Investigate Audio Classifications Using Deep Learning Interpretability Techniques

This example uses:

This example shows how to use interpretability techniques to investigate the predictions of a deep neural network trained to classify audio data.

Deep learning networks are often described as "black boxes" because why a network makes a certain decision is not always obvious. You can use interpretability techniques to translate network behavior into output that a person can interpret. This interpretable output can then answer questions about the predictions of a network. This example uses interpretability techniques that explain network predictions using visual representations of what a network is “looking” at. You can then use these visual representations to see which parts of the input images the network is using to make decisions.

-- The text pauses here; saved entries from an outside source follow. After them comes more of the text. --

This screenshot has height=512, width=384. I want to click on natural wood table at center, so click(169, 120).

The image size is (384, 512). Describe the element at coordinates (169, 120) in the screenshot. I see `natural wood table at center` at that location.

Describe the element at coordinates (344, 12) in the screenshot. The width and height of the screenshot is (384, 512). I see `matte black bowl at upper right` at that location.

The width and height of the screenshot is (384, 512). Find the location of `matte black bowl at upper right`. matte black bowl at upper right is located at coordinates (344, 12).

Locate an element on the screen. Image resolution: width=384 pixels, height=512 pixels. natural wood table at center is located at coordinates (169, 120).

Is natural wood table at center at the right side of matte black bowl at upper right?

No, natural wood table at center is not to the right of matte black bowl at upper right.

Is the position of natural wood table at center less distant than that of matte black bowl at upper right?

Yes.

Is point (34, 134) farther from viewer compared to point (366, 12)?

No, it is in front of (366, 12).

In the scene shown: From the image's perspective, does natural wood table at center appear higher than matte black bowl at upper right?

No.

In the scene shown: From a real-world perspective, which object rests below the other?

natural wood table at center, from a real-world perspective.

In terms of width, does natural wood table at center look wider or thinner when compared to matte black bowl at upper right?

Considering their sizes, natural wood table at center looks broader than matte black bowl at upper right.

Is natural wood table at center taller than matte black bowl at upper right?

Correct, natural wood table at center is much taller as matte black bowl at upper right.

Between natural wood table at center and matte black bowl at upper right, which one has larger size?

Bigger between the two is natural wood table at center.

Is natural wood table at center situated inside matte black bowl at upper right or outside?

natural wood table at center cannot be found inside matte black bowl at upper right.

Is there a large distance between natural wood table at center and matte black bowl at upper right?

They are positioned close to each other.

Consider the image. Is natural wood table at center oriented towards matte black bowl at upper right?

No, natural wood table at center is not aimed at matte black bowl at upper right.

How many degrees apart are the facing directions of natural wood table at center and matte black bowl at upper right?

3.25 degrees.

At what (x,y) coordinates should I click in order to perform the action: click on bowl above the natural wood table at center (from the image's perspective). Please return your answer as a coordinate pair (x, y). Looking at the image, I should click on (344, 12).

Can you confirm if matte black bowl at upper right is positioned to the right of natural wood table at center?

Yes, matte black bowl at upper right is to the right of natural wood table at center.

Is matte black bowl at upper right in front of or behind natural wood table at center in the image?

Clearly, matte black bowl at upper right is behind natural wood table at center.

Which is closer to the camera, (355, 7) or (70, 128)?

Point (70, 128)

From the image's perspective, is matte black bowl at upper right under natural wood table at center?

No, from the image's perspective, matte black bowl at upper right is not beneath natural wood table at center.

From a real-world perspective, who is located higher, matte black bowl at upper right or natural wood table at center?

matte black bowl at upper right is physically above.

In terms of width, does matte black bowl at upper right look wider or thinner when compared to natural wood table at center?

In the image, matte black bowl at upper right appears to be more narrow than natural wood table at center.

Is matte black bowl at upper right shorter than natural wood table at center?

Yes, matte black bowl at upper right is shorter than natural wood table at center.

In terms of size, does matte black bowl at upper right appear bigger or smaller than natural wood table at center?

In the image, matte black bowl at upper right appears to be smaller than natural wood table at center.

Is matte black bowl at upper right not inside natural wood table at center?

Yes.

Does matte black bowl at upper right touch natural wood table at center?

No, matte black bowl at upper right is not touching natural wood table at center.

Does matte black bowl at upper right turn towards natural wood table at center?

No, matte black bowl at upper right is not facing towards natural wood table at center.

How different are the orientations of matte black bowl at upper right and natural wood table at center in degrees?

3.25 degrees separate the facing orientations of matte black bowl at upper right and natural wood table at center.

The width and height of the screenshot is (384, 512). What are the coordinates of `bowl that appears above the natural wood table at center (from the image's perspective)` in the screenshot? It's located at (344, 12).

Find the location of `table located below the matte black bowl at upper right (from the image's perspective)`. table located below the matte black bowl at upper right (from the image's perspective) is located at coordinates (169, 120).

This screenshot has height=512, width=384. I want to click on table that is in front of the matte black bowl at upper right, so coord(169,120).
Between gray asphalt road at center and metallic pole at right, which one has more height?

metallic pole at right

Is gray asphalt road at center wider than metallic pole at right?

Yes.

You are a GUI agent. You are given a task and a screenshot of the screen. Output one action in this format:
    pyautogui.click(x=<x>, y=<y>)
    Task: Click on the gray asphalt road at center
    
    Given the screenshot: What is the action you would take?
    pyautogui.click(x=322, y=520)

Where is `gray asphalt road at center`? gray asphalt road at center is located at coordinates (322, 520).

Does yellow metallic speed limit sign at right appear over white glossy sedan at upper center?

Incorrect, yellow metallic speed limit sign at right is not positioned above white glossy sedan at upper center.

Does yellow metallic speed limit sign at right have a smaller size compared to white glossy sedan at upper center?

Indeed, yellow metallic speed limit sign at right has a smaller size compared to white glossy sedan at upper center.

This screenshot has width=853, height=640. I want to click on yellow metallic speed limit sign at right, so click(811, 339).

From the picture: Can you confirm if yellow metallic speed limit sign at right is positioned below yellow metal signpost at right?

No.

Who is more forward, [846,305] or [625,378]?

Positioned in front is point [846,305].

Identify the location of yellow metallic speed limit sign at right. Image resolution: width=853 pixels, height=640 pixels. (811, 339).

This example uses transfer learning to retrain VGGish, a pretrained convolutional neural network, to classify a new set of audio signals.

Load Data

Download and unzip the environmental sound classification data set. This data set consists of recordings labeled as one of 10 different audio sound classes (ESC-10). Download the ESC-10.zip zip file from the MathWorks website, then unzip the file.

rng("default")
zipFile = matlab.internal.examples.downloadSupportFile("audio","ESC-10.zip");

filepath = fileparts(zipFile);
dataFolder = fullfile(filepath,"ESC-10");
unzip(zipFile,dataFolder)

Create an audioDatastore object to manage the data and split it into training and validation sets. Use countEachLabel to display the distribution of sound classes and the number of unique labels.

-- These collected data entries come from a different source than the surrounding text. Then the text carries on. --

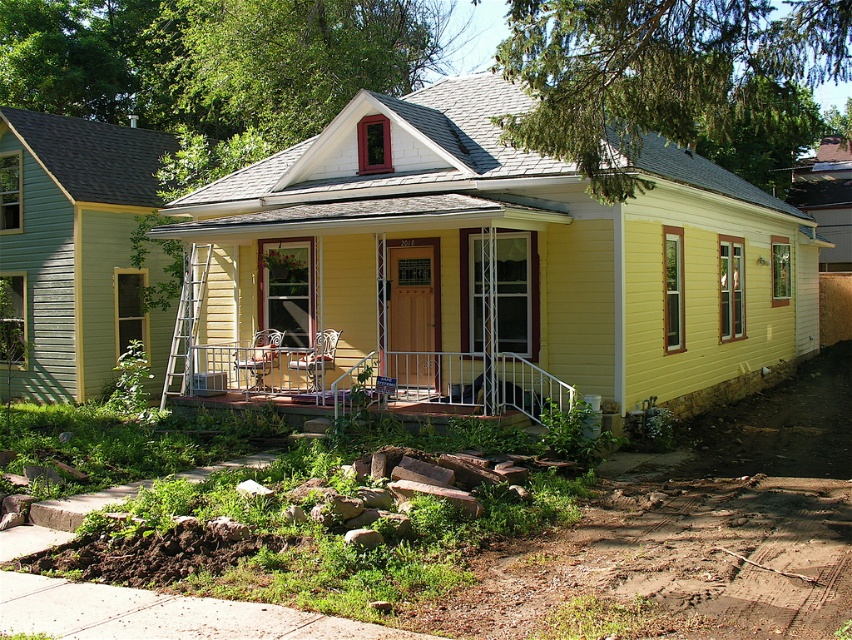 Question: Which point is farther from the camera taking this photo?

Choices:
 (A) (187, 353)
 (B) (252, 387)

Answer: (B)

Question: Which point appears closest to the camera in this image?

Choices:
 (A) (242, 352)
 (B) (219, 365)
 (C) (196, 282)

Answer: (C)

Question: Which of the following is the closest to the observer?

Choices:
 (A) (177, 344)
 (B) (551, 404)

Answer: (B)

Question: Observing the image, what is the correct spatial positioning of metallic white railing at center in reference to metallic silver rocking chair at center?

Choices:
 (A) below
 (B) above

Answer: (A)

Question: From the image, what is the correct spatial relationship of metallic white railing at center in relation to silver metallic ladder at lower left?

Choices:
 (A) left
 (B) right

Answer: (B)

Question: Does silver metallic ladder at lower left appear on the left side of metallic silver rocking chair at center?

Choices:
 (A) no
 (B) yes

Answer: (B)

ads = audioDatastore(dataFolder,IncludeSubfolders=true,LabelSource="foldernames");
labelTable = countEachLabel(ads)

labelTable=10×2 table
        Label         Count
    ______________    _____

    chainsaw           40  
    clock_tick         40  
    crackling_fire     40  
    crying_baby        40  
    dog                40  
    helicopter         40  
    rain               40  
    rooster            38  
    sea_waves          40  
    sneezing           40

Determine the total number of classes.

classes = labelTable.Label;
numClasses = size(labelTable,1);

Use splitEachLabel to split the data set into training and validation sets. Use 80% of the data for training and 20% for validation.

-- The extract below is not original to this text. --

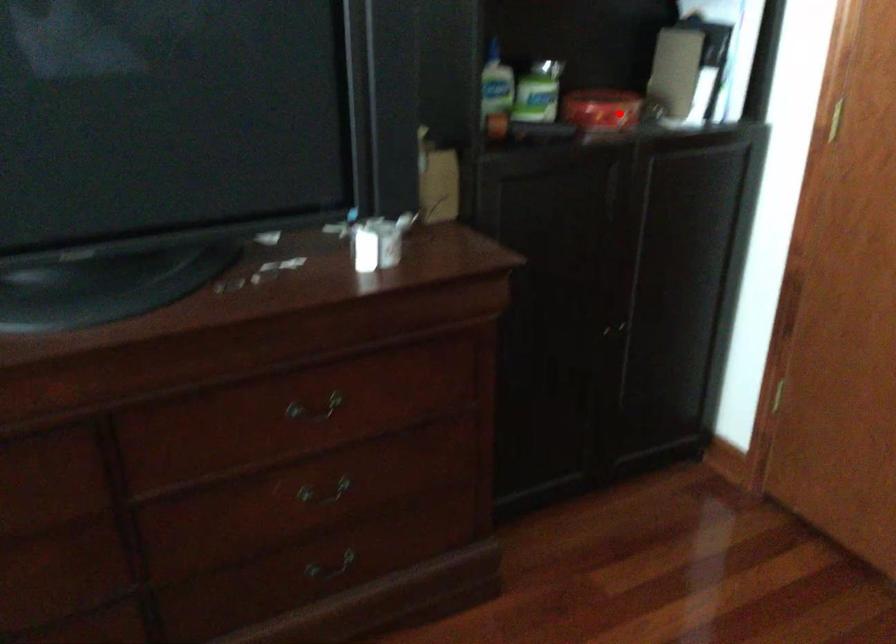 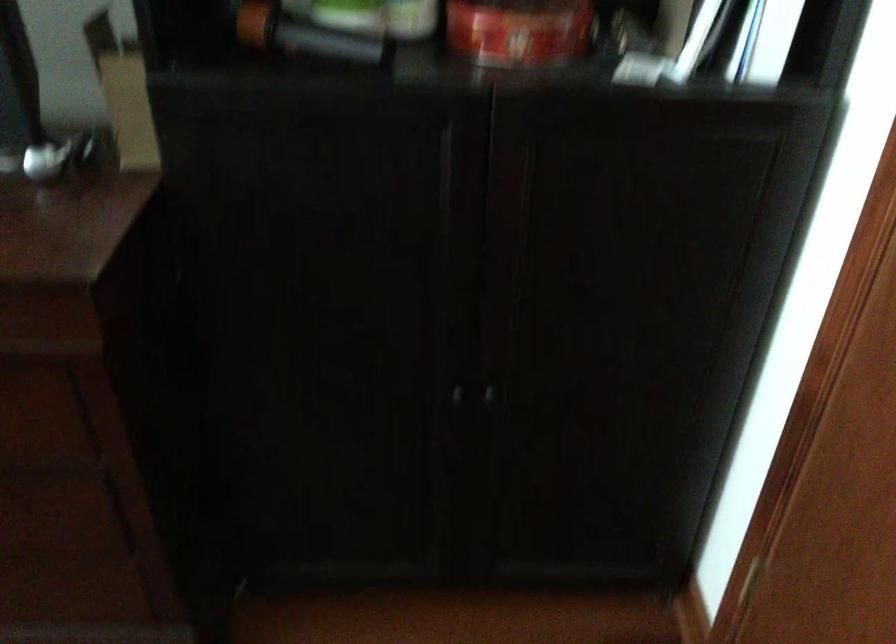 Find the pixel in the second image that matches the highlighted location in the first image.

(519, 31)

[adsTrain,adsValidation] = splitEachLabel(ads,0.8,0.2);

The VGGish pretrained network requires preprocessing of the audio signals into log mel spectrograms. The supporting function helperAudioPreprocess, defined at the end of this example, takes as input an audioDatastore object and the overlap percentage between log mel spectrograms and returns matrices of predictors and responses suitable for input to the VGGish network. Each audio file is split into several segments to feed into the VGGish network.

overlapPercentage = 75;

[trainFeatures,trainLabels] = helperAudioPreprocess(adsTrain,overlapPercentage);
[validationFeatures,validationLabels,segmentsPerFile] = helperAudioPreprocess(adsValidation,overlapPercentage);

Visualize Data

View a random sample of the data.

numImages = 9;
idxSubset = randi(numel(trainLabels),1,numImages);

viewingAngle = [90 -90];

figure
tiledlayout("flow",TileSpacing="compact");
for i = 1:numImages
    img = trainFeatures(:,:,:,idxSubset(i));
    label = trainLabels(idxSubset(i));
    nexttile
    surf(img,EdgeColor="none")
    view(viewingAngle)
    title("Class: " + string(label),interpreter="none")
end
colormap parula

Build Network

This example uses transfer learning to retrain VGGish, a pretrained convolutional neural network, to classify a new set of audio signals.

Download VGGish Network

Download and unzip the Audio Toolbox™ model for VGGish.

Type vggish in the Command Window. If the Audio Toolbox model for VGGish is not installed, then the function provides a link to the location of the network weights. To download the model, click the link. Unzip the file to a location on the MATLAB path.

Load the VGGish model and convert it to a layerGraph object.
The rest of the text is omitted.